Scrum-thing very painful on the pitch
If further evidence were needed of the superior toughness of rugby players, we present: Paul Wood's missing testicle. The Warrington Wolves prop played on after being kneed in the groin on Saturday, later joking about an operation that has left him about 15 grams lighter.
Other rugby and rugby league players have shaken off hits, most notably Wayne Shelford. During a 1986 match against France, the New Zealander's scrotum was torn open by French studs, giving one of his testicles an unwanted airing. Perhaps distracted by the four teeth he also lost, Shelford calmly asked touchline doctors to stitch him up.
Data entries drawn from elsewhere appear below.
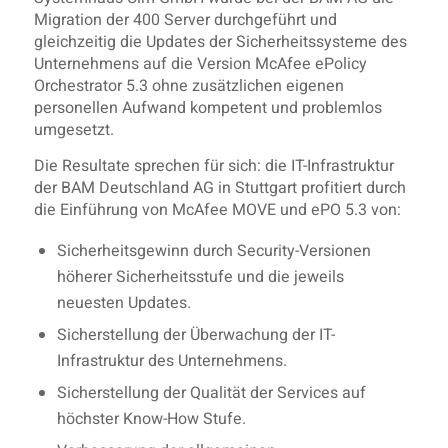
Migration der 400 Server durchgeführt und
gleichzeitig die Updates der Sicherheitssysteme des
Unternehmens auf die Version McAfee ePolicy
Orchestrator 5.3 ohne zusätzlichen eigenen
personellen Aufwand kompetent und problemlos
umgesetzt.
Die Resultate sprechen für sich: die IT-Infrastruktur
der BAM Deutschland AG in Stuttgart profitiert durch
die Einführung von McAfee MOVE und ePO 5.3 von:
Sicherheitsgewinn durch Security-Versionen
höherer Sicherheitsstufe und die jeweils
neuesten Updates.
Sicherstellung der Überwachung der IT-
Infrastruktur des Unternehmens.
Sicherstellung der Qualität der Services auf
höchster Know-How Stufe.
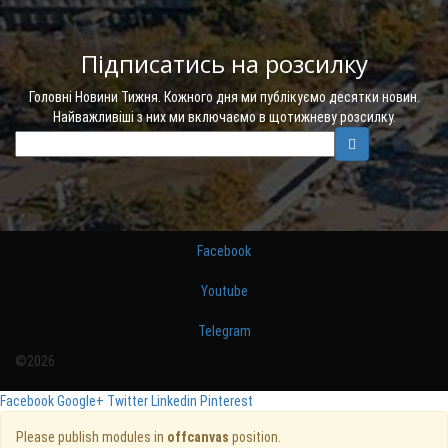
Підписатись на розсилку
Головні Новини Тижня. Кожного дня ми публікуємо десятки новин.
Найважливіші з них ми включаємо в щотижневу розсилку.
Facebook
Youtube
Telegram
©2026
Facebook
Google+
Twitter
Linkedin
Pinterest
Please publish modules in
offcanvas
position.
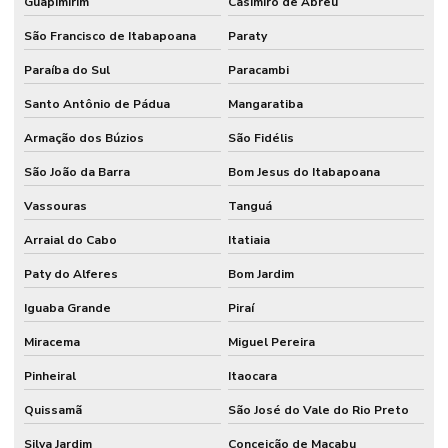
Guapimirim
Casimiro de Abreu
São Francisco de Itabapoana
Paraty
Paraíba do Sul
Paracambi
Santo Antônio de Pádua
Mangaratiba
Armação dos Búzios
São Fidélis
São João da Barra
Bom Jesus do Itabapoana
Vassouras
Tanguá
Arraial do Cabo
Itatiaia
Paty do Alferes
Bom Jardim
Iguaba Grande
Piraí
Miracema
Miguel Pereira
Pinheiral
Itaocara
Quissamã
São José do Vale do Rio Preto
Silva Jardim
Conceição de Macabu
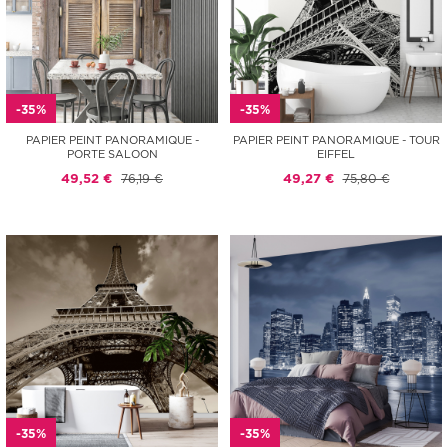
-35%
-35%
PAPIER PEINT PANORAMIQUE -
PAPIER PEINT PANORAMIQUE - TOUR
PORTE SALOON
EIFFEL
49,52 €
76,19 €
49,27 €
75,80 €
-35%
-35%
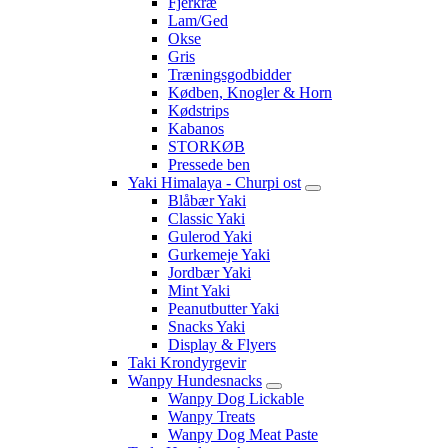
Fjerkræ
Lam/Ged
Okse
Gris
Træningsgodbidder
Kødben, Knogler & Horn
Kødstrips
Kabanos
STORKØB
Pressede ben
Yaki Himalaya - Churpi ost
Blåbær Yaki
Classic Yaki
Gulerod Yaki
Gurkemeje Yaki
Jordbær Yaki
Mint Yaki
Peanutbutter Yaki
Snacks Yaki
Display & Flyers
Taki Krondyrgevir
Wanpy Hundesnacks
Wanpy Dog Lickable
Wanpy Treats
Wanpy Dog Meat Paste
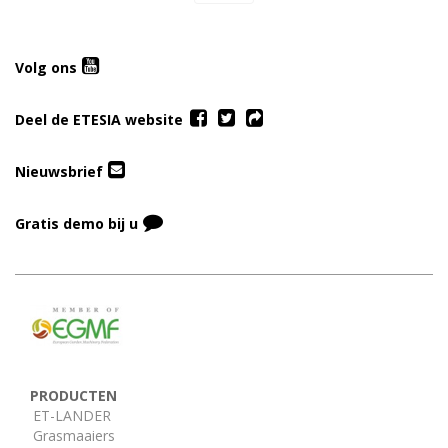
Volg ons
Deel de ETESIA website
Nieuwsbrief
Gratis demo bij u
PRODUCTEN
ET-LANDER
Grasmaaiers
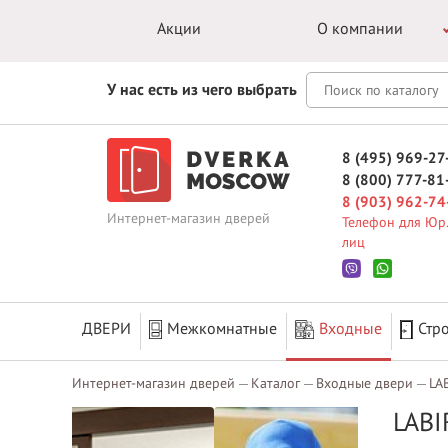
Акции
О компании
У нас есть из чего выбрать
8 (495) 969-27
8 (800) 777-81
8 (903) 962-74
Интернет-магазин дверей
Телефон для Юр.
лиц
ДВЕРИ
Межкомнатные
Входные
Стр
Интернет-магазин дверей
Каталог
Входные двери
LA
LABI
Only a subsequent punch in the head forced coaches to substitute him.
Does rugby present the greatest risk to an athlete's balls? "I'm not aware of a survey of the prevalence of testicular injuries in sport," Marcus Drake, senior lecturer in urology at the University of Bristol, says. "I would say rugby has an increased risk, while we might see more 'fall-astride' injuries among gymnasts."
Drake warns players that surgery can increase the risk of injury. "The dangly scrotum and testicles tend to get out of the way," he says. "Surgery can reduce that mobility."
Wood revealed yesterday he was seeking protection for his surviving testicle. Regardless, he would be advised against motorcycling. Drake says: "I saw one chap who smeared his testicles on a petrol tank."